Ruoli, SLA e documentazione: la parte che protegge l’agenzia
La gestione multisito funziona quando non resta affidata alla memoria di una persona. Occorre attribuire ruoli precisi: chi monitora le segnalazioni, chi valuta la gravità, chi sviluppa la correzione, chi la testa e chi comunica l’avanzamento al cliente.
Anche gli SLA devono riflettere le priorità. Un elemento che impedisce di completare un pagamento o di inviare un modulo va trattato in modo diverso da una criticità editoriale circoscritta. Definire tempi di presa in carico e di correzione evita promesse generiche e rende il servizio misurabile.
La documentazione è altrettanto concreta. Per ogni sito è utile conservare storico delle verifiche, criticità rilevate, interventi eseguiti, test di controllo e responsabilità condivise con il cliente. La dichiarazione di accessibilità, quando richiesta o adottata come impegno di trasparenza, deve essere aggiornata e coerente con lo stato reale del servizio. Non è un testo da pubblicare una volta e dimenticare.
Una piattaforma come Inclusivia può centralizzare scanner, monitoraggio, percorso verso le WCAG 2.1 AA e gestione della dichiarazione, rendendo più semplice mantenere una visione unica anche su molti domini. Per l’agenzia, il vantaggio è trasformare attività sparse in un servizio continuativo, con evidenze consultabili e interventi prioritizzati.

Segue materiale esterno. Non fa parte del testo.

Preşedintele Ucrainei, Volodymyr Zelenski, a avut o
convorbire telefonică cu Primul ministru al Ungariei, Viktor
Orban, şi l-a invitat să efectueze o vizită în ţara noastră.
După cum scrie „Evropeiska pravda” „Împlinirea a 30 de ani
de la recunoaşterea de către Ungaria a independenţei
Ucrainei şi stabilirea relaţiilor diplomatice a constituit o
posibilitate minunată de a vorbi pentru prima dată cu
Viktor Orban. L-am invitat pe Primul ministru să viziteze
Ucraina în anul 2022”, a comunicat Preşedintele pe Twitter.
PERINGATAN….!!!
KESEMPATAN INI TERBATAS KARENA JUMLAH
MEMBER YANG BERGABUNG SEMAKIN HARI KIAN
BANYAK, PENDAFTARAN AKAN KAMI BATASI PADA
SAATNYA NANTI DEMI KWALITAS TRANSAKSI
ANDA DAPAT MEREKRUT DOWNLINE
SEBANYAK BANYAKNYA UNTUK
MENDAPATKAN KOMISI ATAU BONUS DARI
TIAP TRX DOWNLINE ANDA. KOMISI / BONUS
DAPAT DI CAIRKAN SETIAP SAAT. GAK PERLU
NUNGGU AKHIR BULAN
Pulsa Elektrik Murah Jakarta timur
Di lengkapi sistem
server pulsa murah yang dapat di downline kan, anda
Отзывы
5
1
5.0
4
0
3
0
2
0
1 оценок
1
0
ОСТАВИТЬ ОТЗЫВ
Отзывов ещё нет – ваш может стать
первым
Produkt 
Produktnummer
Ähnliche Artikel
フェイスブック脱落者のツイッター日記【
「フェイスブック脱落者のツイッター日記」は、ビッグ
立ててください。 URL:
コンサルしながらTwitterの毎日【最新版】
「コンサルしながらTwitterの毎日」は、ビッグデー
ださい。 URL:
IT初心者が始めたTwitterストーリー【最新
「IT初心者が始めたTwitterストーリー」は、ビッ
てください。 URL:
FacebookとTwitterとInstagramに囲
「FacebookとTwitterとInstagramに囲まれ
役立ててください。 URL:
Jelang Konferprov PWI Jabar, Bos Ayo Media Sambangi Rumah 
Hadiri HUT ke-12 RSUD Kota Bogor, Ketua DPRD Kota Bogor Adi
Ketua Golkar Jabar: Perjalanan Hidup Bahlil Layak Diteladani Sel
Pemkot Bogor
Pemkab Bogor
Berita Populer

Inserire l’accessibilità nel ciclo di progetto
L’accessibilità costa meno quando viene prevista dall’inizio. In fase di preventivo, è utile definire se l’audit, la remediation, i test e il monitoraggio sono inclusi oppure quotati come servizio continuativo. L’ambiguità contrattuale è una delle cause principali di ritardi e rimbalzi di responsabilità.
Durante design e sviluppo, i controlli vanno collocati in punti precisi: approvazione delle interfacce, sviluppo dei componenti, test prima della messa online e verifica dopo ogni release rilevante. Attendere il collaudo finale significa scoprire problemi strutturali quando correggerli è più costoso.

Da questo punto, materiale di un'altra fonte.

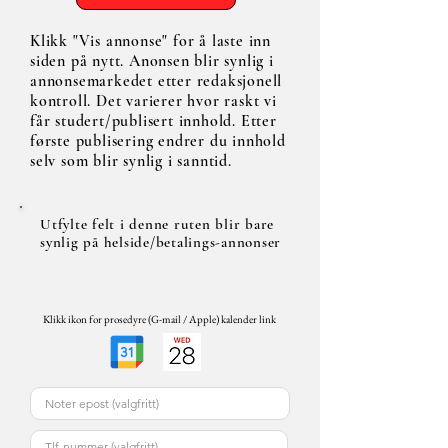
Klikk "Vis annonse" for å laste inn
siden på nytt. Anonsen blir synlig i
annonsemarkedet etter redaksjonell
kontroll. Det varierer hvor raskt vi
får studert/publisert innhold. Etter
første publisering endrer du innhold
selv som blir synlig i sanntid.
Utfylte felt i denne ruten blir bare
synlig på helside/betalings-annonser
Klikk ikon for prosedyre (G-mail / Apple) kalender link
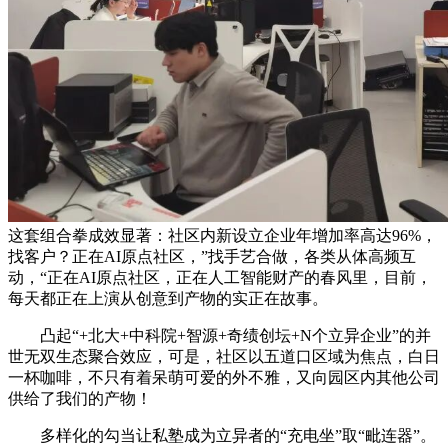
这套组合拳成效显著：社区内新设立企业年增加率高达96%，
找客户？正在AI原点社区，”找手艺合做，各类从体高频互
动，“正在AI原点社区，正在人工智能财产的春风里，目前，
每天都正在上演从创意到产物的实正在故事。
凸起“+北大+中科院+智源+奇绩创坛+N个立异企业”的并
世无双生态聚合效应，可是，社区以五道口区域为焦点，白日
一杯咖啡，不只有着呆萌可爱的外不雅，又向园区内其他公司
供给了我们的产物！
多样化的勾当让私塾成为立异者的“充电坐”取“毗连器”。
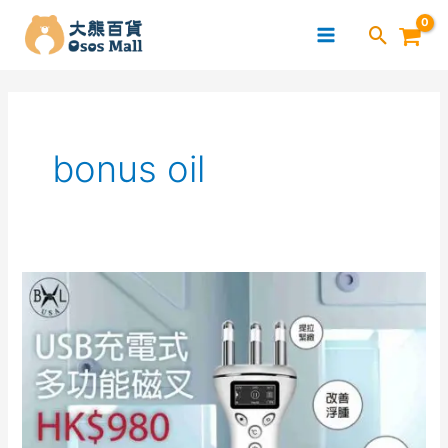
跳
至
主
要
內
容
bonus oil
Bennlife
USB
充
電
式
多
功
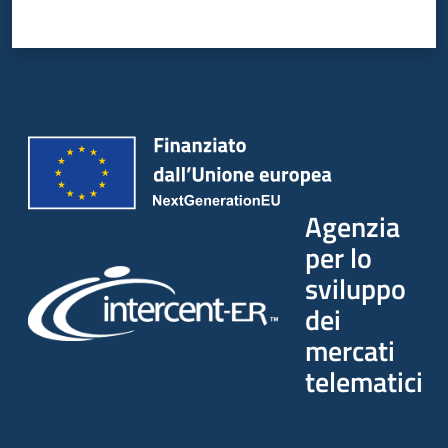
Seguici
su
Agenzia
per lo
sviluppo
dei
mercati
telematici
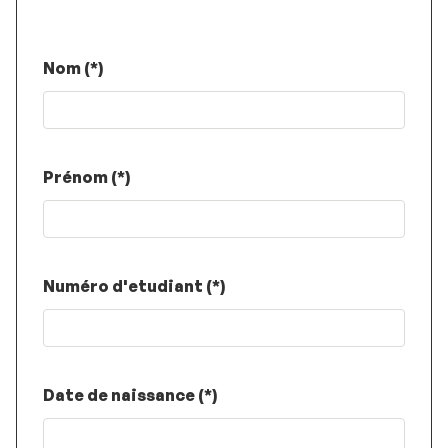
Nom (*)
Prénom (*)
Numéro d'etudiant (*)
Date de naissance (*)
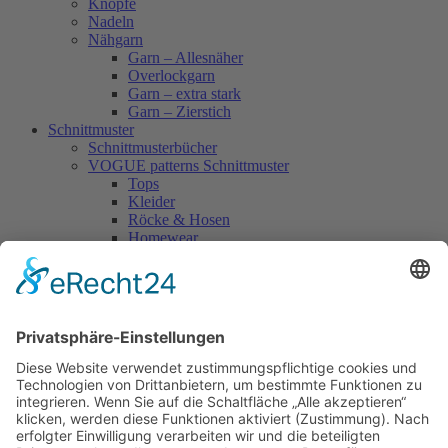
Knöpfe
Nadeln
Nähgarn
Garn – Allesnäher
Overlockgarn
Garn – extra stark
Garn – Zierstich
Schnittmuster
Schnittmusterbücher
VOGUE patterns Schnittmuster
Tops
Kleider
Röcke & Hosen
Homewear
Jacken & Mäntel
Vogue Vintage
Herren
Kids
Accessoires
Einzelschnittmuster Burda
Tops
Kleider
Röcke & Hosen
Homewear
Jacken & Mäntel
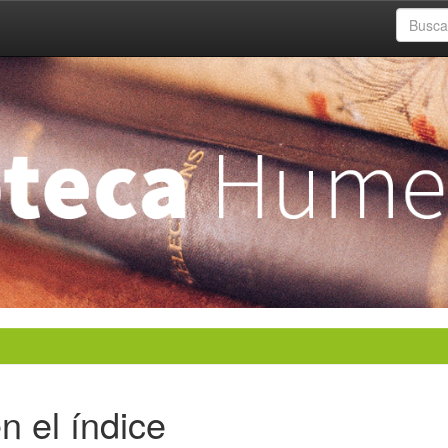
n el índice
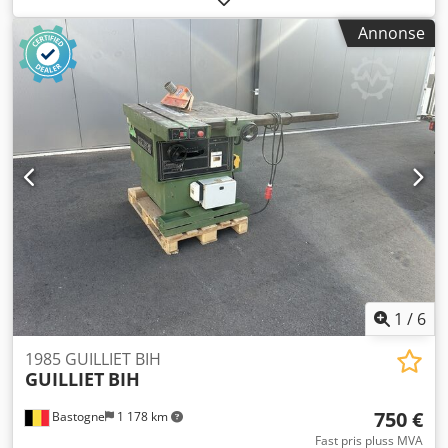
Tilgjengelighet: Kort leveringstid Lokasjon: Solingen
Annonse
1
/
6
1985 GUILLIET BIH
GUILLIET
BIH
750 €
Bastogne
1 178 km
Fast pris pluss MVA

Non tutti i siti richiedono lo stesso livello di investimento immediato. Dipende da settore, servizi offerti, tecnologia e criticità presenti. Ma tutti beneficiano di una regola stabile: nessuna nuova funzionalità dovrebbe peggiorare l’accessibilità esistente.
L’accessibilità come servizio che crea valore
Per un’agenzia, un processo multisito ben gestito non serve soltanto a ridurre l’esposizione a contestazioni e sanzioni. Aumenta la qualità percepita del servizio, rende più affidabili le stime e permette di proporre manutenzione evolutiva invece di interventi d’emergenza.
Il cliente ottiene un sito più inclusivo, controllato e trasparente. L’agenzia ottiene un metodo replicabile, margini più prevedibili e una relazione più solida. La prossima decisione utile non è correggere tutto in una settimana: è censire i siti, attivare il primo controllo e assegnare una responsabilità a ogni risultato. Da lì, la compliance smette di essere un’incognita e diventa un lavoro governabile.